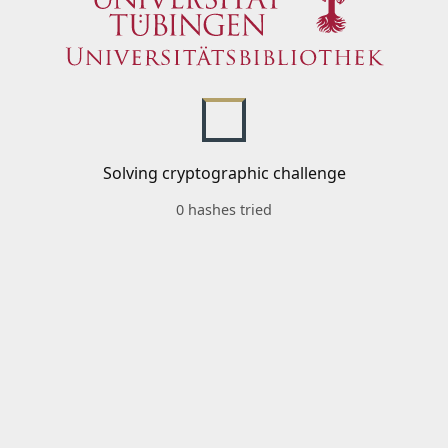
Solving cryptographic challenge
0 hashes tried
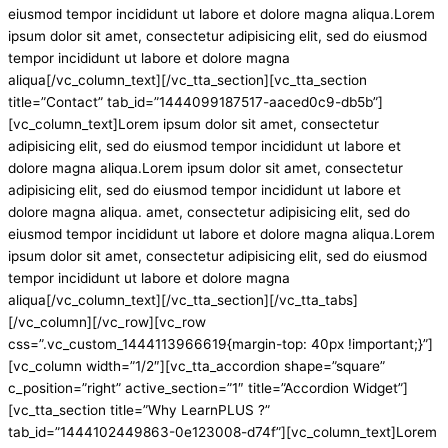
eiusmod tempor incididunt ut labore et dolore magna aliqua.Lorem
ipsum dolor sit amet, consectetur adipisicing elit, sed do eiusmod
tempor incididunt ut labore et dolore magna
aliqua[/vc_column_text][/vc_tta_section][vc_tta_section
title=”Contact” tab_id=”1444099187517-aaced0c9-db5b”]
[vc_column_text]Lorem ipsum dolor sit amet, consectetur
adipisicing elit, sed do eiusmod tempor incididunt ut labore et
dolore magna aliqua.Lorem ipsum dolor sit amet, consectetur
adipisicing elit, sed do eiusmod tempor incididunt ut labore et
dolore magna aliqua. amet, consectetur adipisicing elit, sed do
eiusmod tempor incididunt ut labore et dolore magna aliqua.Lorem
ipsum dolor sit amet, consectetur adipisicing elit, sed do eiusmod
tempor incididunt ut labore et dolore magna
aliqua[/vc_column_text][/vc_tta_section][/vc_tta_tabs]
[/vc_column][/vc_row][vc_row
css=”.vc_custom_1444113966619{margin-top: 40px !important;}”]
[vc_column width=”1/2″][vc_tta_accordion shape=”square”
c_position=”right” active_section=”1″ title=”Accordion Widget”]
[vc_tta_section title=”Why LearnPLUS ?”
tab_id=”1444102449863-0e123008-d74f”][vc_column_text]Lorem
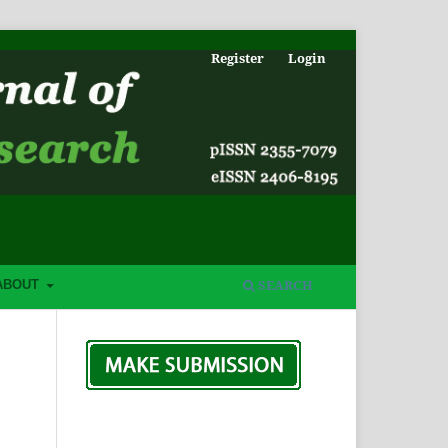
Register
Login
SEARCH
ABOUT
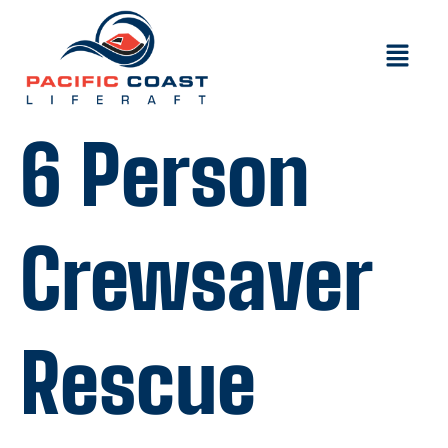
6 Person
Crewsaver
Rescue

Work task>
Return each record exactly as given, excluding any image.

Finished task>
Solving cryptographic challenge
0 hashes tried
eiusmod tempor incididunt ut labore et dolore magna aliqua.Lorem
ipsum dolor sit amet, consectetur adipisicing elit, sed do eiusmod
tempor incididunt ut labore et dolore magna
aliqua[/vc_column_text][/vc_tta_section][vc_tta_section
title=”Contact” tab_id=”1444099187517-aaced0c9-db5b”]
[vc_column_text]Lorem ipsum dolor sit amet, consectetur
adipisicing elit, sed do eiusmod tempor incididunt ut labore et
dolore magna aliqua.Lorem ipsum dolor sit amet, consectetur
adipisicing elit, sed do eiusmod tempor incididunt ut labore et
dolore magna aliqua. amet, consectetur adipisicing elit, sed do
eiusmod tempor incididunt ut labore et dolore magna aliqua.Lorem
ipsum dolor sit amet, consectetur adipisicing elit, sed do eiusmod
tempor incididunt ut labore et dolore magna
aliqua[/vc_column_text][/vc_tta_section][/vc_tta_tabs]
[/vc_column][/vc_row][vc_row
css=”.vc_custom_1444113966619{margin-top: 40px !important;}”]
[vc_column width=”1/2″][vc_tta_accordion shape=”square”
c_position=”right” active_section=”1″ title=”Accordion Widget”]
[vc_tta_section title=”Why LearnPLUS ?”
tab_id=”1444102449863-0e123008-d74f”][vc_column_text]Lorem
Register
Login
SEARCH
ABOUT
6 Person
Crewsaver
Rescue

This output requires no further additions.